Professor Jenni Barclay (Professor of Volcanology at the University of East Anglia) will give the ESE Departmental Seminar on 14 October, “Unrest, eruptions and impacts: insights into volcanic behaviour from the historical eruptions of La Soufrière St Vincent”.
Join us online on by clicking “Livestream” on the seminar page at 12pm.
Volcanic eruptions usually generate multiple hazards. These have varied, and sometimes intense, impacts on the populations living near them. In tectonic settings like the Eastern Caribbean, volcanoes are capable of generating a multitude of eruptive styles, often on the timescale of an individual eruption, as evidenced by the 2020-2021 eruption of La Soufrière St. Vincent. Destruction can be amplified by the influence of the subtropical climate, or instabilities from juvenile topography and seismic activity. Thus, faced with a volcanic eruption, local populations and decision-makers have to deal with compound uncertainties. Using La Soufrière St. Vincent, this talk explores how activity from the recent and historical past can be used to understand the critical controls on volcanic behaviour. It also explores the extent to which understanding volcanic risk from the perspective of impacted populations creates opportunities for us to ask new and interesting scientific questions of these systems.

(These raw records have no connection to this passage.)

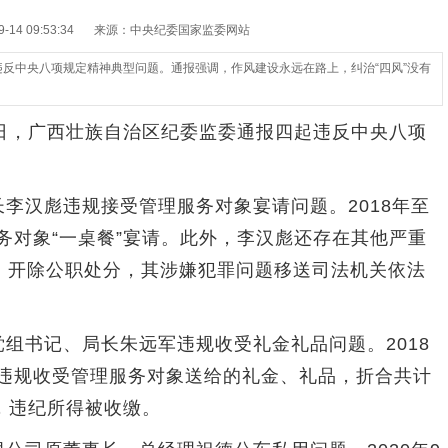
14 09:53:34
来源：中央纪委国家监委网站
违反中央八项规定精神典型问题。通报强调，作风建设永远在路上，纠治“四风”没有
日，广西壮族自治区纪委监委通报四起违反中央八项
李汉彪违规接受管理服务对象宴请问题。2018年至
服务对象“一桌餐”宴请。此外，李汉彪还存在其他严重
、开除公职处分，其涉嫌犯罪问题移送司法机关依法
组书记、局长朱远军违规收受礼金礼品问题。2018
次违规收受管理服务对象送给的礼金、礼品，折合共计
分，违纪所得被收缴。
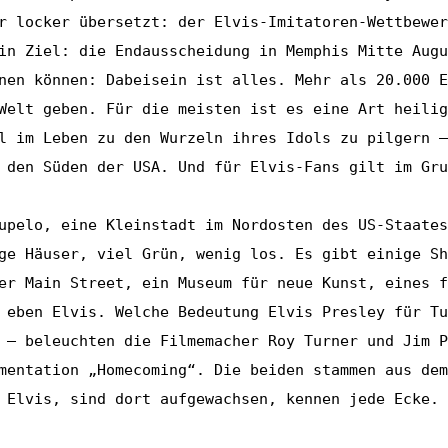
r locker übersetzt: der Elvis-Imitatoren-Wettbewer
in Ziel: die Endausscheidung in Memphis Mitte Augu
nen können: Dabeisein ist alles. Mehr als 20.000 E
Welt geben. Für die meisten ist es eine Art heilig
l im Leben zu den Wurzeln ihres Idols zu pilgern –
 den Süden der USA. Und für Elvis-Fans gilt im Gru
upelo, eine Kleinstadt im Nordosten des US-Staates
ge Häuser, viel Grün, wenig los. Es gibt einige Sh
er Main Street, ein Museum für neue Kunst, eines f
 eben Elvis. Welche Bedeutung Elvis Presley für Tu
 – beleuchten die Filmemacher Roy Turner und Jim P
mentation „Homecoming“. Die beiden stammen aus dem
 Elvis, sind dort aufgewachsen, kennen jede Ecke. 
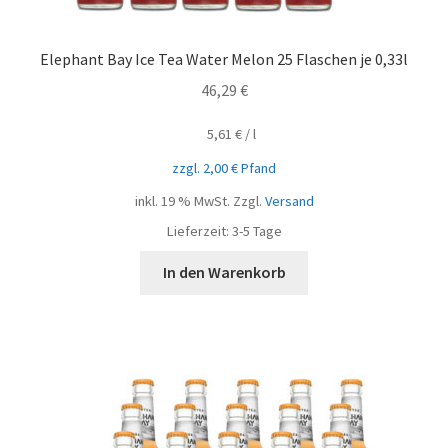
Elephant Bay Ice Tea Water Melon 25 Flaschen je 0,33l
46,29
€
5,61
€
/
l
zzgl.
2,00
€
Pfand
inkl. 19 % MwSt.
Zzgl.
Versand
Lieferzeit:
3-5 Tage
In den Warenkorb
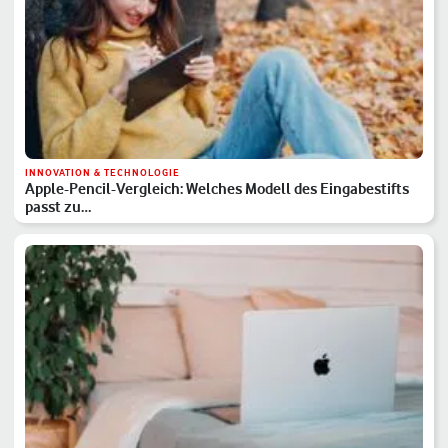
INNOVATION & TECHNOLOGIE
Apple-Pencil-Vergleich: Welches Modell des Eingabestifts
passt zu…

Jenni Barclay is a Professor of Volcanology at the University of East Anglia.
She is interested in all aspects of disaster risk reduction in volcanic settings. This currently includes research on active volcanic systems in the Caribbean and South America, on the following topics:
– equitable access to and sharing of hazard knowledge;
– volcanic processes and their monitoring;
– cultural and social responses to volcanic activity and their role in growing resilience;
– citizen science; and
– volcanoes and their multi-hazard environment.